Casc soll in die Online-Apotheken
Im März hat das junge Unternehmen in einer Finanzierungsrunde insgesamt 1,3 Millionen Euro eingesammelt. Hauptinvestor war die Wagniskapitalgesellschaft TA Ventures, die unter anderem in das Hamburger Kreditportal Finanzcheck und den Kölner Fairtrade-Kleidungsanbieter Armedangels investiert hat.
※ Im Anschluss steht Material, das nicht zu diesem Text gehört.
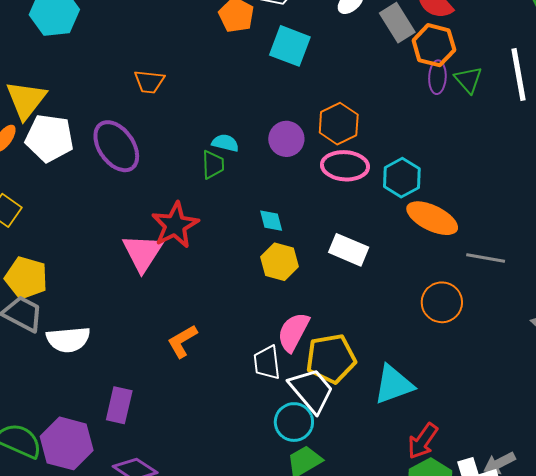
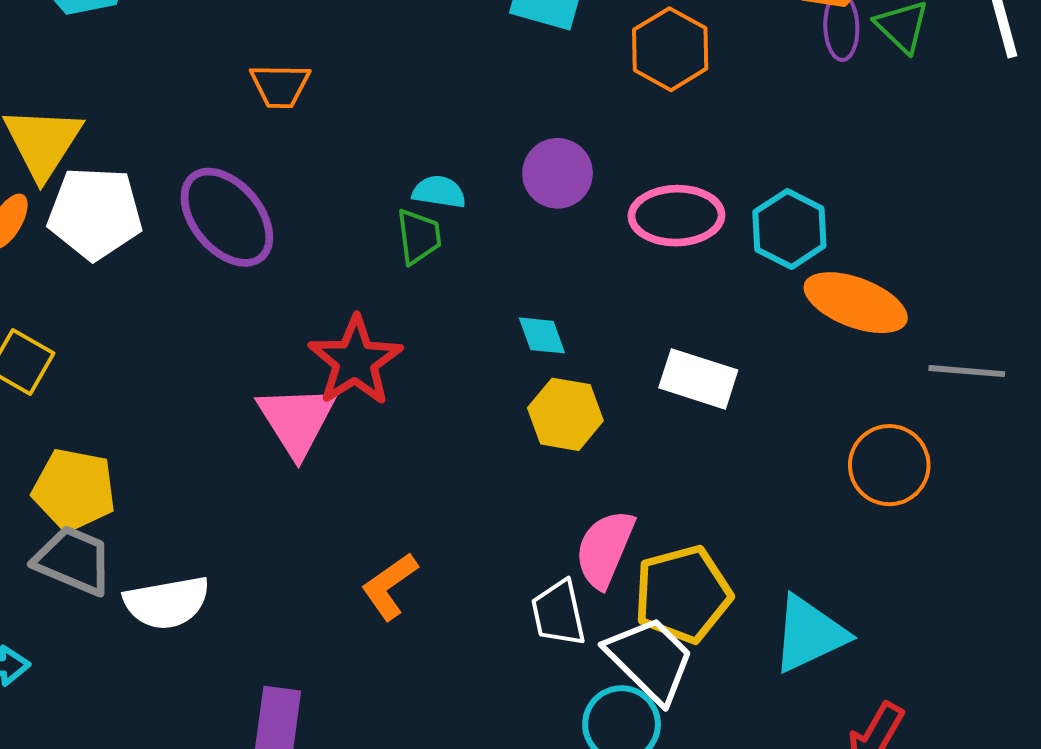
orange hexagon: (339, 124) -> (670, 49), moved

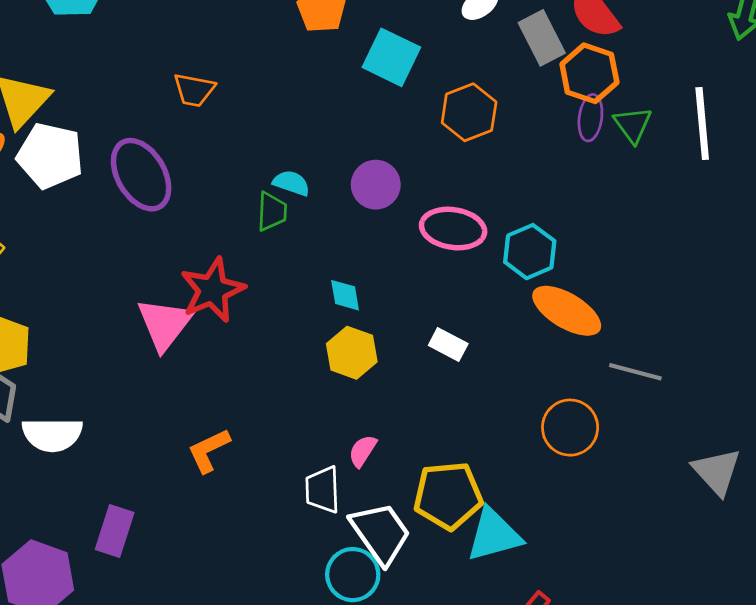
white rectangle: (698, 379) -> (448, 344), size x0.7
pink semicircle: (605, 549) -> (363, 451), size x0.6
yellow pentagon: (683, 594) -> (448, 496), moved

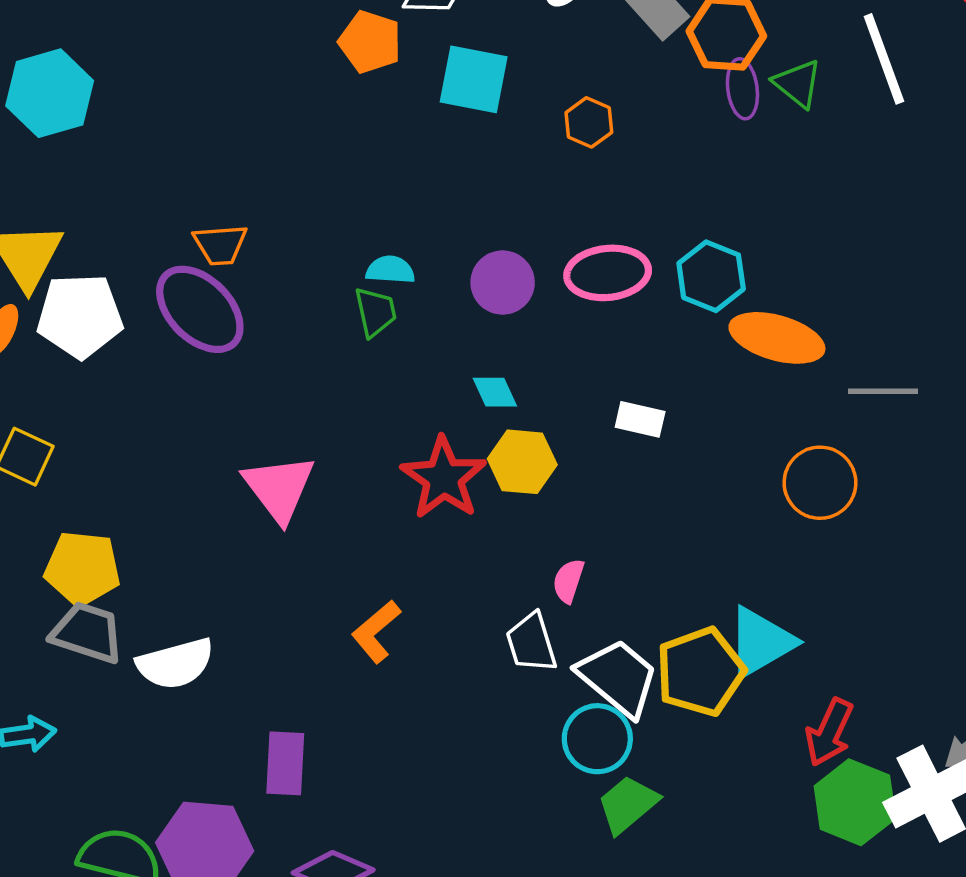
orange trapezoid: (194, 90) -> (220, 245), moved
orange hexagon: (469, 112) -> (589, 122), size x0.7
purple circle: (376, 185) -> (503, 283), moved
red star: (213, 290) -> (444, 478), moved
yellow pentagon: (448, 496) -> (700, 672), moved

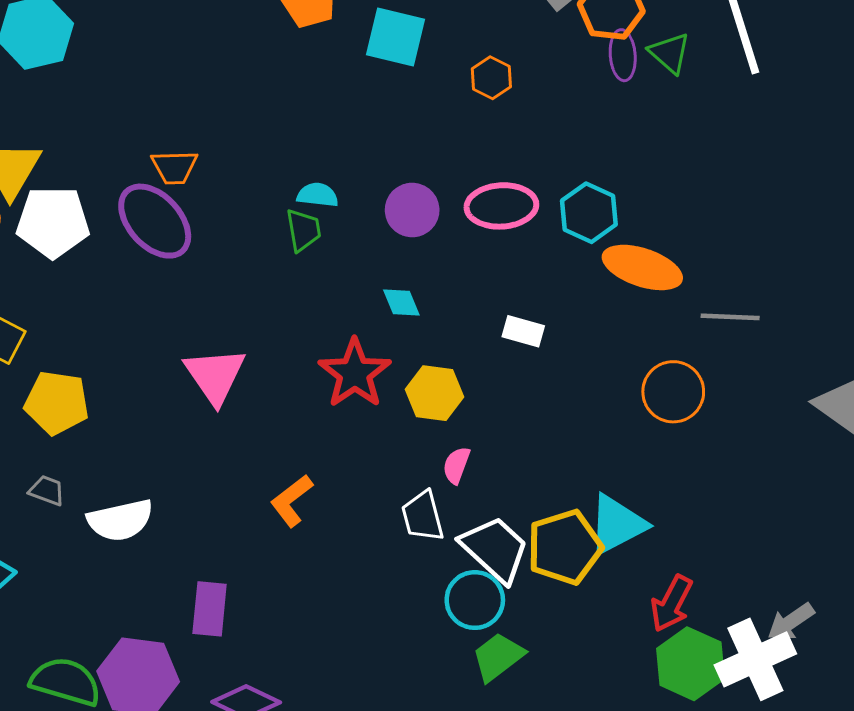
yellow hexagon: (522, 462) -> (434, 393), moved
yellow pentagon: (82, 568) -> (57, 403), moved
gray trapezoid: (87, 633) -> (47, 491), size x0.6

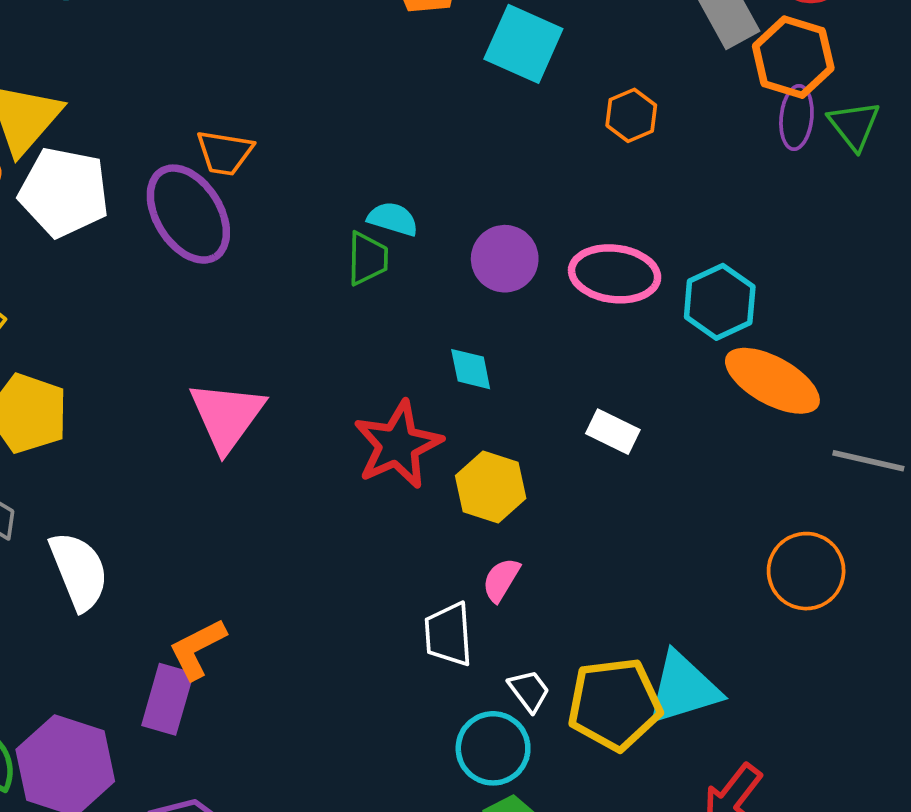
orange circle: (673, 392) -> (806, 571), moved
orange L-shape: (292, 501) -> (197, 649), moved
white semicircle: (120, 520) -> (79, 571), turned -110
white trapezoid: (495, 549) -> (529, 691), size x0.5

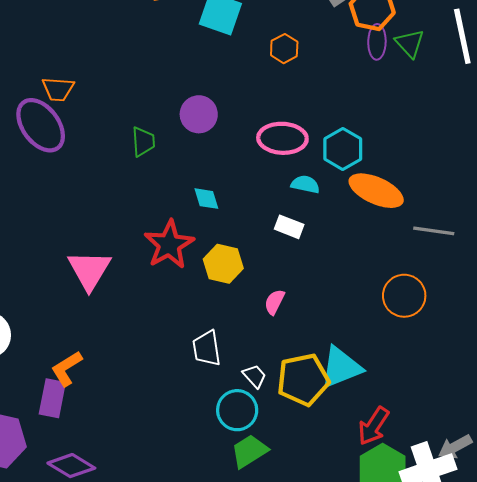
cyan semicircle: (393, 219) -> (305, 184), moved
purple circle: (505, 259) -> (199, 114), moved
pink triangle: (227, 416) -> (89, 270), moved
pink semicircle: (501, 580) -> (274, 302), moved

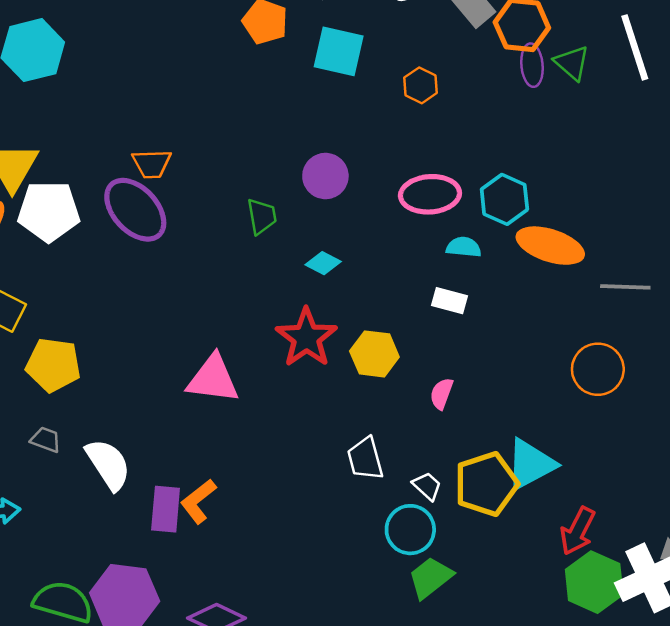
cyan diamond: (206, 199) -> (323, 263), moved, turned -40
pink triangle: (89, 270) -> (213, 379), turned -48
purple rectangle: (52, 398) -> (166, 509), moved

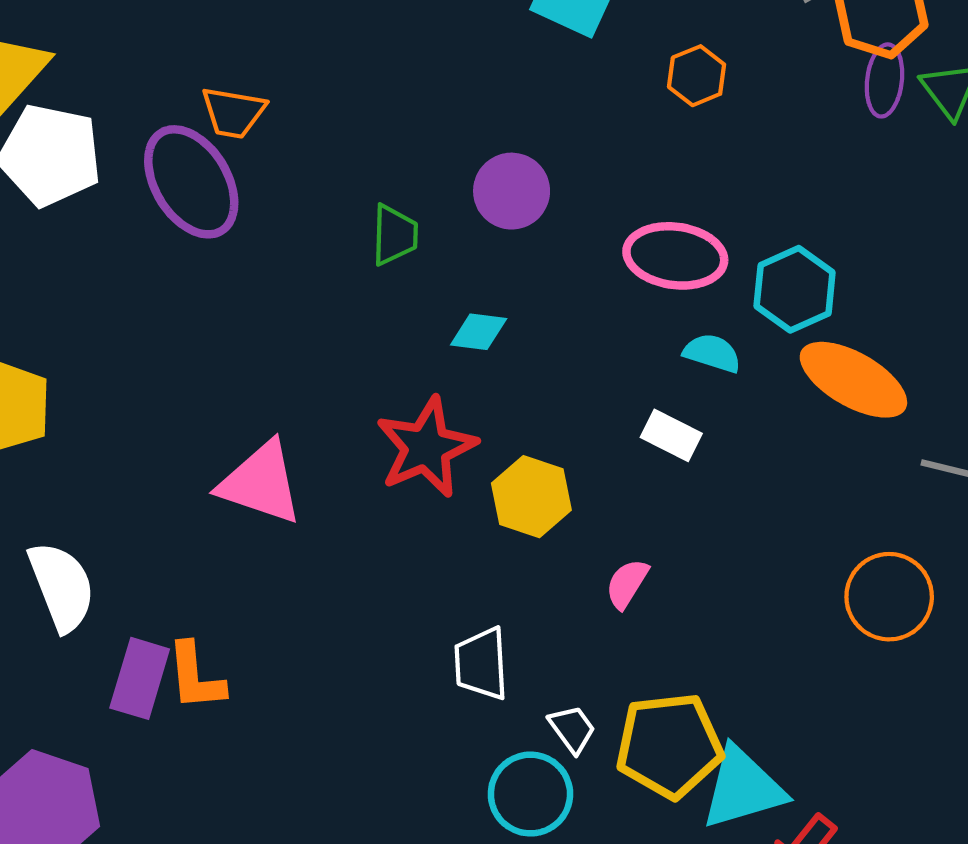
cyan diamond: (323, 263) -> (479, 332), turned -32
cyan triangle: (530, 464) -> (743, 788), moved
orange L-shape: (198, 501) -> (196, 677), turned -69

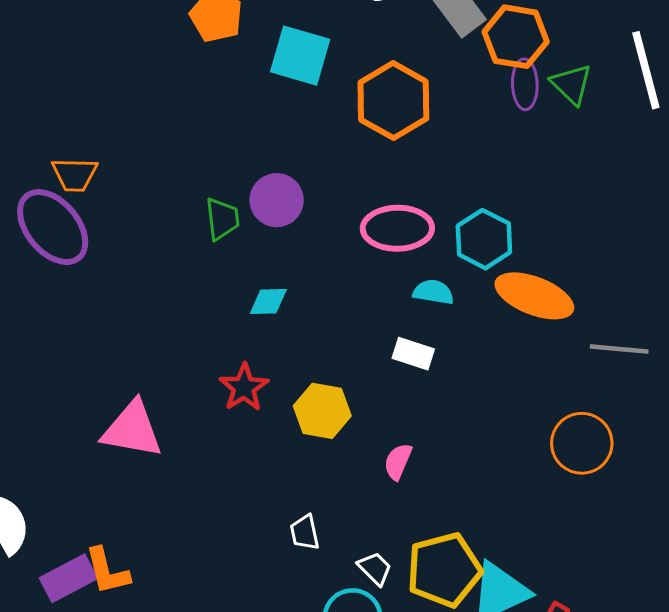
orange hexagon: (697, 76) -> (393, 101), size x1.8
green trapezoid: (395, 235) -> (222, 219), moved
red star: (426, 447) -> (244, 387), size x0.7
white trapezoid: (481, 664) -> (305, 532), size x0.7
purple rectangle: (140, 678) -> (68, 578), turned 54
Zu den übrigen Geldgebern gehört der frühere Zalando-Topmanager Christoph Lange.
Neben weiteren Funktionen der Testkits und der App ist für die nächsten Monate auch eine Ausweitung des Vertriebs geplant: Während Casc bisher – passend zur Zielgruppe – in den sozialen Medien auf das Produkt aufmerksam macht und es im eigenen Onlineshop verkauft, soll es über eine Kooperation mit einem Pharmakonzern bald auch von Online-Apotheken in ihr Angebot aufgenommen werden.
Um all das realisieren zu können, werden weitere Mitarbeiter gesucht: Derzeit hat das Start-up sieben Beschäftigte, zum Jahresende sollen es schon zwölf bis 15 sein.